+++ Listed entries +++

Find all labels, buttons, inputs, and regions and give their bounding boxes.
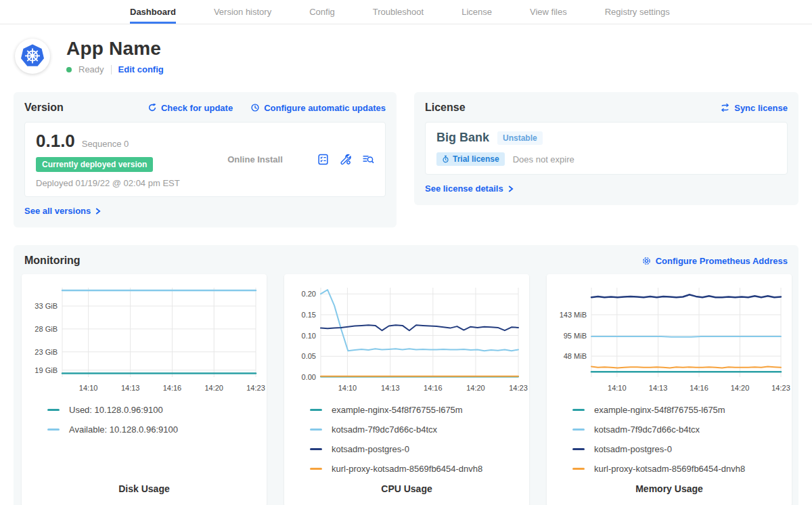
page-title: App Name	[66, 38, 164, 60]
svg-text:33 GiB: 33 GiB	[35, 302, 58, 310]
series-swatch	[572, 429, 585, 431]
checklist-icon	[317, 154, 329, 165]
lines-magnifier-icon	[362, 154, 374, 165]
tab-dashboard[interactable]: Dashboard	[130, 0, 176, 24]
svg-text:14:10: 14:10	[79, 384, 98, 392]
version-section: Version Check for update Configure autom…	[14, 92, 397, 227]
svg-text:0.20: 0.20	[302, 290, 316, 298]
install-type-label: Online Install	[193, 154, 317, 164]
svg-text:0.15: 0.15	[302, 311, 316, 319]
cpu-legend: example-nginx-54f8f76755-l675m kotsadm-7…	[310, 400, 521, 479]
version-number: 0.1.0	[36, 131, 75, 152]
memory-usage-chart: 14:1014:1314:1614:2014:2348 MiB95 MiB143…	[555, 281, 784, 395]
chart-title: Memory Usage	[555, 483, 784, 497]
sequence-label: Sequence 0	[82, 139, 129, 149]
disk-usage-card: 14:1014:1314:1614:2014:2319 GiB23 GiB28 …	[22, 274, 267, 505]
monitoring-title: Monitoring	[24, 255, 81, 267]
svg-text:14:13: 14:13	[649, 384, 668, 392]
tab-config[interactable]: Config	[309, 0, 335, 24]
stopwatch-icon	[442, 155, 449, 163]
channel-badge: Unstable	[497, 131, 543, 145]
top-nav: Dashboard Version history Config Trouble…	[0, 0, 812, 24]
license-name: Big Bank	[436, 131, 489, 145]
configure-prometheus-button[interactable]: Configure Prometheus Address	[641, 256, 788, 266]
svg-text:14:16: 14:16	[690, 384, 708, 392]
svg-text:0.00: 0.00	[302, 373, 316, 381]
monitoring-section: Monitoring Configure Prometheus Address …	[14, 245, 798, 505]
cpu-usage-card: 14:1014:1314:1614:2014:230.000.050.100.1…	[284, 274, 529, 505]
legend-item: example-nginx-54f8f76755-l675m	[572, 400, 784, 420]
view-diff-button[interactable]	[362, 154, 374, 165]
chart-title: Disk Usage	[30, 483, 258, 497]
series-swatch	[310, 429, 322, 431]
chart-title: CPU Usage	[292, 483, 521, 497]
see-all-versions-link[interactable]: See all versions	[24, 206, 101, 216]
svg-text:14:13: 14:13	[121, 384, 140, 392]
chevron-right-icon	[508, 185, 514, 193]
sync-icon	[720, 103, 730, 112]
version-title: Version	[24, 102, 64, 114]
svg-text:14:23: 14:23	[771, 384, 790, 392]
series-swatch	[572, 409, 585, 411]
chevron-right-icon	[95, 207, 101, 215]
app-header: App Name Ready Edit config	[0, 24, 812, 74]
edit-config-link[interactable]: Edit config	[118, 64, 164, 74]
tab-view-files[interactable]: View files	[530, 0, 567, 24]
deployed-badge: Currently deployed version	[36, 157, 153, 172]
legend-item: kurl-proxy-kotsadm-8569fb6454-dnvh8	[572, 459, 784, 479]
preflight-checks-button[interactable]	[317, 154, 329, 165]
svg-text:14:13: 14:13	[381, 384, 400, 392]
trial-license-badge: Trial license	[436, 152, 505, 166]
configure-automatic-updates-button[interactable]: Configure automatic updates	[250, 103, 386, 113]
check-for-update-button[interactable]: Check for update	[148, 103, 233, 113]
svg-text:14:23: 14:23	[246, 384, 265, 392]
tab-license[interactable]: License	[461, 0, 492, 24]
tab-version-history[interactable]: Version history	[214, 0, 271, 24]
tab-registry-settings[interactable]: Registry settings	[605, 0, 670, 24]
tab-troubleshoot[interactable]: Troubleshoot	[373, 0, 424, 24]
series-swatch	[47, 429, 60, 431]
license-section: License Sync license Big Bank Unstable	[414, 92, 798, 205]
status-dot	[66, 67, 72, 72]
svg-text:0.05: 0.05	[302, 352, 316, 360]
divider	[111, 65, 112, 74]
svg-text:48 MiB: 48 MiB	[564, 352, 587, 360]
gear-icon	[641, 256, 652, 266]
license-card: Big Bank Unstable Trial license Does not…	[425, 122, 788, 175]
disk-usage-chart: 14:1014:1314:1614:2014:2319 GiB23 GiB28 …	[30, 281, 258, 395]
app-logo	[15, 39, 50, 74]
license-title: License	[425, 102, 466, 114]
svg-text:14:20: 14:20	[466, 384, 485, 392]
deployed-timestamp: Deployed 01/19/22 @ 02:04 pm EST	[36, 178, 193, 188]
series-swatch	[310, 468, 322, 470]
legend-item: kotsadm-7f9dc7d66c-b4tcx	[310, 420, 521, 439]
license-expiration: Does not expire	[513, 154, 574, 164]
see-license-details-link[interactable]: See license details	[425, 183, 514, 194]
svg-text:14:16: 14:16	[424, 384, 443, 392]
series-swatch	[310, 409, 322, 411]
memory-usage-card: 14:1014:1314:1614:2014:2348 MiB95 MiB143…	[547, 274, 792, 505]
status-text: Ready	[78, 64, 104, 74]
clock-arrow-icon	[250, 103, 260, 112]
memory-legend: example-nginx-54f8f76755-l675m kotsadm-7…	[572, 400, 784, 479]
series-swatch	[310, 448, 322, 450]
svg-text:14:10: 14:10	[338, 384, 357, 392]
svg-text:28 GiB: 28 GiB	[35, 325, 58, 333]
legend-item: kotsadm-postgres-0	[310, 439, 521, 459]
series-swatch	[572, 468, 585, 470]
svg-text:14:20: 14:20	[731, 384, 750, 392]
legend-item: example-nginx-54f8f76755-l675m	[310, 400, 521, 420]
sync-license-button[interactable]: Sync license	[720, 103, 788, 113]
svg-text:143 MiB: 143 MiB	[560, 311, 587, 319]
svg-text:0.10: 0.10	[302, 332, 316, 340]
edit-config-version-button[interactable]	[340, 154, 351, 165]
series-swatch	[572, 448, 585, 450]
legend-item: Used: 10.128.0.96:9100	[47, 400, 258, 420]
kubernetes-icon	[16, 40, 49, 72]
svg-text:19 GiB: 19 GiB	[35, 366, 58, 374]
wrench-gear-icon	[340, 154, 351, 165]
refresh-icon	[148, 103, 157, 112]
series-swatch	[47, 409, 60, 411]
svg-text:14:20: 14:20	[204, 384, 223, 392]
legend-item: Available: 10.128.0.96:9100	[47, 420, 258, 439]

+++

Try it: Show all lines from the listing above in which "kotsadm" appears.

Solution for this problem:
cpu-legend: example-nginx-54f8f76755-l675m kotsadm-7…	[310, 400, 521, 479]
legend-item: kurl-proxy-kotsadm-8569fb6454-dnvh8	[572, 459, 784, 479]
legend-item: kotsadm-7f9dc7d66c-b4tcx	[310, 420, 521, 439]
memory-legend: example-nginx-54f8f76755-l675m kotsadm-7…	[572, 400, 784, 479]
legend-item: kotsadm-postgres-0	[310, 439, 521, 459]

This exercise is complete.